Saved entries
════

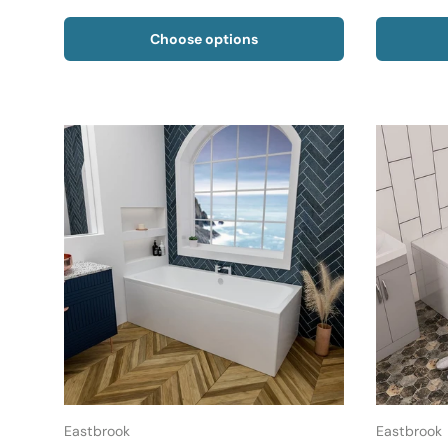
Choose options
Eastbrook
Eastbrook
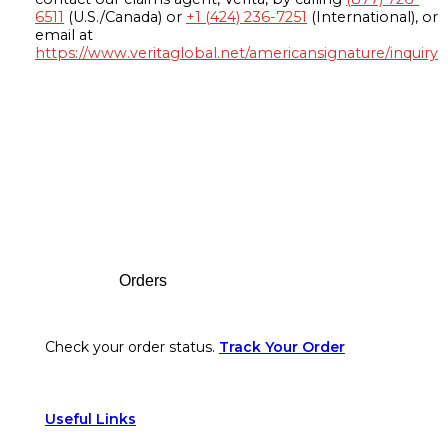
6511
(U.S./Canada) or
+1 (424) 236-7251
(International), or
email at
https://www.veritaglobal.net/americansignature/inquiry
Footer
Orders
Check your order status.
Track Your Order
Useful Links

════

For each entry, repeat its text exactly and leave out any picture it holds.

Reply.
Choose options
Eastbrook
Eastbrook
6511
(U.S./Canada) or
+1 (424) 236-7251
(International), or
email at
https://www.veritaglobal.net/americansignature/inquiry
Footer
Orders
Check your order status.
Track Your Order
Useful Links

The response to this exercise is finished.